Aircraft increase the chances of snow or rain when they punch holes in clouds after taking off.

Airplanes can influence local weather when they take off and land.  Aircraft increase the chances of snow and rain during take off and landing, according to a  new study, published in the ‘Science’ journal. The finding is based on satellite images of clouds around airports.

The phenomenon occurs when aircraft smash through clouds containing “supercooled” water — or water that exists as droplets of liquid at temperatures of minus 10C or below, say the researchers. As an airplane passes through a cloud, air behind the wings and propellers expands and cools rapidly. These sudden drops in temperature can be enough to freeze droplets of super-cooled water, turning them into ice crystals.

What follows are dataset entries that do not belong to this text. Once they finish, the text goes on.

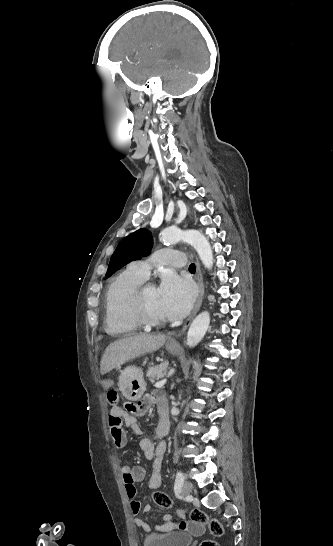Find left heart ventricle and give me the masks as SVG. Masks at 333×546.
Listing matches in <instances>:
<instances>
[{
  "instance_id": "1",
  "label": "left heart ventricle",
  "mask_w": 333,
  "mask_h": 546,
  "mask_svg": "<svg viewBox=\"0 0 333 546\" xmlns=\"http://www.w3.org/2000/svg\"><path fill=\"white\" fill-rule=\"evenodd\" d=\"M143 306L146 312L158 319H164L158 300L157 289L154 286H149L145 289L143 293Z\"/></svg>"
}]
</instances>
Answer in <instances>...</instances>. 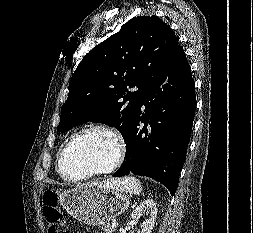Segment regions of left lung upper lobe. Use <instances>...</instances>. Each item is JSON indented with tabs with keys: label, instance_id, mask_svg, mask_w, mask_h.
Instances as JSON below:
<instances>
[{
	"label": "left lung upper lobe",
	"instance_id": "obj_1",
	"mask_svg": "<svg viewBox=\"0 0 253 233\" xmlns=\"http://www.w3.org/2000/svg\"><path fill=\"white\" fill-rule=\"evenodd\" d=\"M179 44L155 15L134 17L82 59L69 83L58 132L86 122L115 127L123 138L149 88L164 75ZM137 91H130L131 88Z\"/></svg>",
	"mask_w": 253,
	"mask_h": 233
}]
</instances>
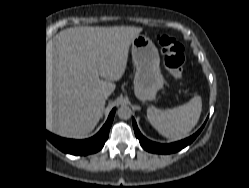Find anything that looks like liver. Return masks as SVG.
<instances>
[{"mask_svg": "<svg viewBox=\"0 0 249 188\" xmlns=\"http://www.w3.org/2000/svg\"><path fill=\"white\" fill-rule=\"evenodd\" d=\"M142 28H72L47 46V129L60 136H87L103 115L114 81L125 72L132 40ZM99 76L104 78L99 79Z\"/></svg>", "mask_w": 249, "mask_h": 188, "instance_id": "liver-1", "label": "liver"}]
</instances>
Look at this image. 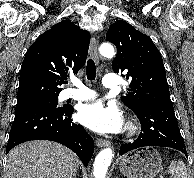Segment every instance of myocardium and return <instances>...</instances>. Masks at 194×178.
I'll use <instances>...</instances> for the list:
<instances>
[{
	"label": "myocardium",
	"mask_w": 194,
	"mask_h": 178,
	"mask_svg": "<svg viewBox=\"0 0 194 178\" xmlns=\"http://www.w3.org/2000/svg\"><path fill=\"white\" fill-rule=\"evenodd\" d=\"M126 128H127L128 135L129 136H133V135H135L137 133V131L139 129V125H138V123L135 120L130 119L127 122Z\"/></svg>",
	"instance_id": "obj_1"
}]
</instances>
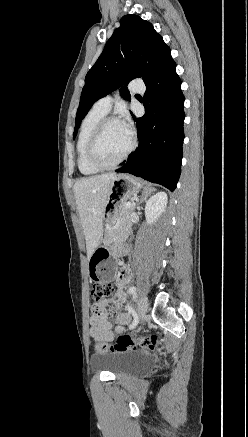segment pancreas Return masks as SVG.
I'll list each match as a JSON object with an SVG mask.
<instances>
[{"label": "pancreas", "mask_w": 248, "mask_h": 437, "mask_svg": "<svg viewBox=\"0 0 248 437\" xmlns=\"http://www.w3.org/2000/svg\"><path fill=\"white\" fill-rule=\"evenodd\" d=\"M126 202L122 204L118 219L112 227L115 229L111 232V237L119 238L123 234V230L126 228L128 224H130V216L134 211V206H130L128 208L125 207Z\"/></svg>", "instance_id": "pancreas-1"}]
</instances>
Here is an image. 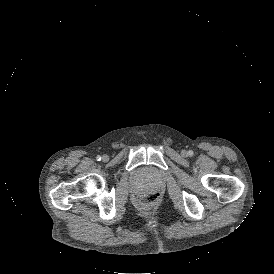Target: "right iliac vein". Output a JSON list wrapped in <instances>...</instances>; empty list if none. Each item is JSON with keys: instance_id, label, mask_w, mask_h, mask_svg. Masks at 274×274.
<instances>
[{"instance_id": "63e3f726", "label": "right iliac vein", "mask_w": 274, "mask_h": 274, "mask_svg": "<svg viewBox=\"0 0 274 274\" xmlns=\"http://www.w3.org/2000/svg\"><path fill=\"white\" fill-rule=\"evenodd\" d=\"M102 160H103L104 162H106V161L108 160V156L104 154V155L102 156Z\"/></svg>"}]
</instances>
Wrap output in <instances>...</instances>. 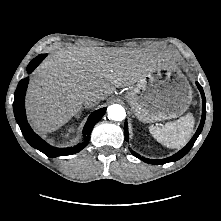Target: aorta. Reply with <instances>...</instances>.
<instances>
[{
    "label": "aorta",
    "instance_id": "762f6f07",
    "mask_svg": "<svg viewBox=\"0 0 221 221\" xmlns=\"http://www.w3.org/2000/svg\"><path fill=\"white\" fill-rule=\"evenodd\" d=\"M108 118L114 121H122L126 116L125 109L122 105L113 104L108 107Z\"/></svg>",
    "mask_w": 221,
    "mask_h": 221
}]
</instances>
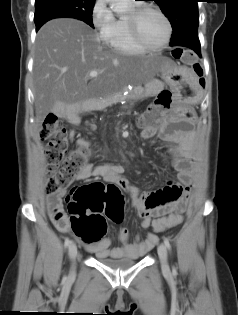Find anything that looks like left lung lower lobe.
Returning a JSON list of instances; mask_svg holds the SVG:
<instances>
[{
  "instance_id": "0a47b994",
  "label": "left lung lower lobe",
  "mask_w": 238,
  "mask_h": 315,
  "mask_svg": "<svg viewBox=\"0 0 238 315\" xmlns=\"http://www.w3.org/2000/svg\"><path fill=\"white\" fill-rule=\"evenodd\" d=\"M171 46H184L193 49L201 57L200 42L197 35H191L181 40L171 42Z\"/></svg>"
}]
</instances>
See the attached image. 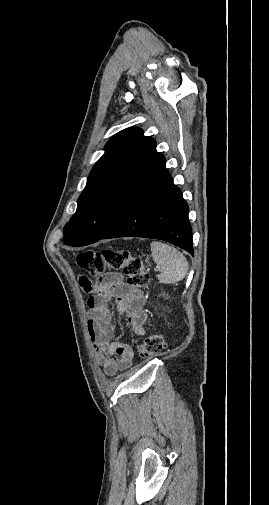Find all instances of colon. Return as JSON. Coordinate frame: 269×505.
I'll use <instances>...</instances> for the list:
<instances>
[{
    "instance_id": "1",
    "label": "colon",
    "mask_w": 269,
    "mask_h": 505,
    "mask_svg": "<svg viewBox=\"0 0 269 505\" xmlns=\"http://www.w3.org/2000/svg\"><path fill=\"white\" fill-rule=\"evenodd\" d=\"M77 264L89 273L91 281H102L107 269L123 271L127 283L132 287H145L150 280L143 261L125 250H87L78 254ZM164 346L161 335L151 334L138 346L137 351L140 357L148 358L160 353Z\"/></svg>"
}]
</instances>
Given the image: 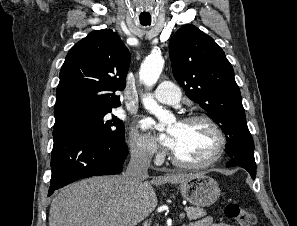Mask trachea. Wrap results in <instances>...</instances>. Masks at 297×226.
I'll return each mask as SVG.
<instances>
[{"label":"trachea","mask_w":297,"mask_h":226,"mask_svg":"<svg viewBox=\"0 0 297 226\" xmlns=\"http://www.w3.org/2000/svg\"><path fill=\"white\" fill-rule=\"evenodd\" d=\"M141 24H142L143 26L150 25V23H145V22H141Z\"/></svg>","instance_id":"trachea-1"}]
</instances>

Over time, ice crystals grow and affect neighboring drops of water — creating a hole in the cloud that expands for several hours and increasing the chances of snow or rain on the ground underneath. Dr Andrew Heymsfield of the National Center for Atmospheric Research in Boulder, Colorado, said aircraft increased the chances of snow when they punched holes in clouds after taking off and when they created ‘canals’ in clouds when descending.

“Whether an airplane creates a hole or a canal in the clouds depends on its trajectory. When they climb through a super-cooled cloud layer, they can just produce a hole. But when they fly level through the cloud layer, they can produce long canals,” he said.